Effectiveness of pegylated interferon/ribavirin combination in 'real world' patients with chronic hepatitis C virus infection

Background  Clinical trials have shown that the combination of pegylated interferon/ribavirin induces a sustained virological response in 54–63% of patients with chronic hepatitis C virus infection, but its effectiveness in day-to-day clinical practice is less clear.
Aim  To verify if the efficacy of pegylated interferon/ribavirin combination in 'real world' patients is comparable to that observed in trials.

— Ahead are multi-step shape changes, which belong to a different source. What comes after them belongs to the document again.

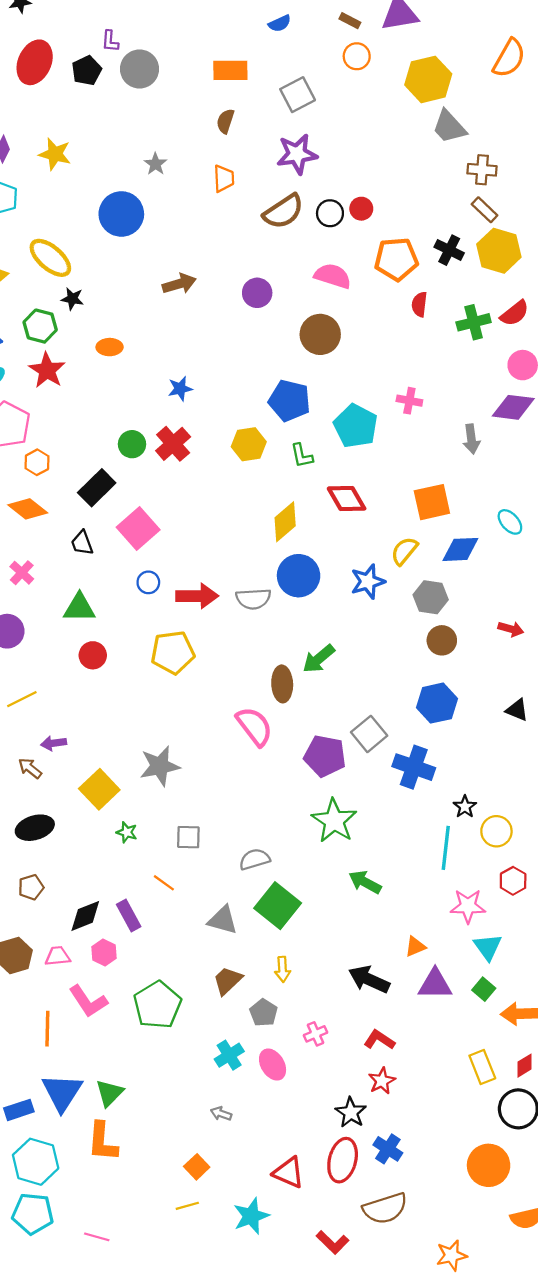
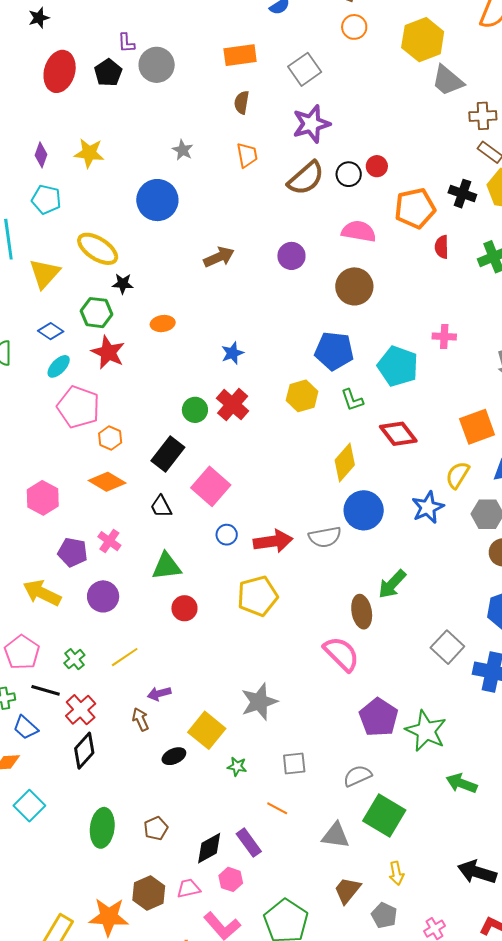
purple pentagon: (325, 756) -> (379, 717), moved, turned 30
brown arrow: (30, 768) -> (141, 719), turned 35
black ellipse: (35, 828) -> (174, 756), moved, size x0.7

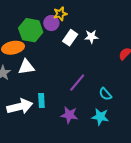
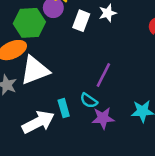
white triangle: (26, 67) -> (35, 70), size x1.4
cyan semicircle: (105, 94) -> (89, 101), moved

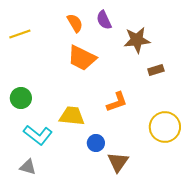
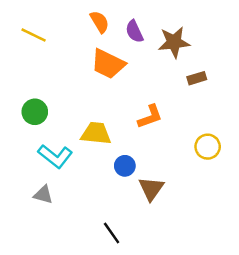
purple semicircle: (104, 20) -> (134, 31), moved
yellow line: (20, 34) -> (34, 35), turned 45
yellow circle: (165, 127) -> (208, 147), size x0.7

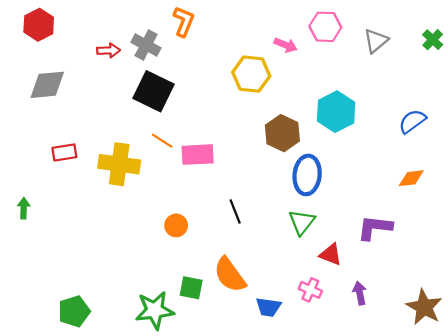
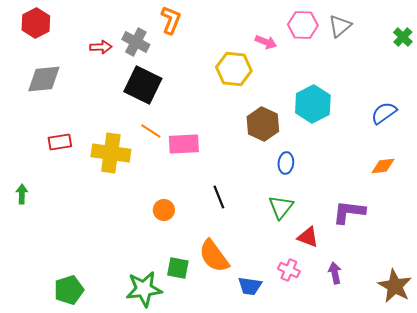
gray triangle: (376, 41) -> (340, 26), moved
blue ellipse: (307, 175) -> (286, 163), size x0.6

Methods  The medical records of 397 consecutive naïve patients with chronic hepatitis C virus infection treated with pegylated interferon/ribavirin combination in nontertiary hospital settings were reviewed in order to assess the response to anti-viral treatment.
Results  The sustained virological response rate achieved in this population was similar to that recorded in registration trials (total population: 64%; genotype 1: 46%; genotypes 2–3: 84%). Also, the premature discontinuation rate (15%) was similar to that observed in registration trials, but there were fewer dose reductions in one or both medications (26%). We confirmed the association between adherence and sustained virological response among the patients infected with hepatitis C virus genotype 1 who were treated for ≥80% of the planned duration of treatment.
Conclusion  The effectiveness of pegylated interferon/ribavirin therapy and factors predicting an sustained virological response in everyday clinical practice mirror those reported in randomized-controlled studies.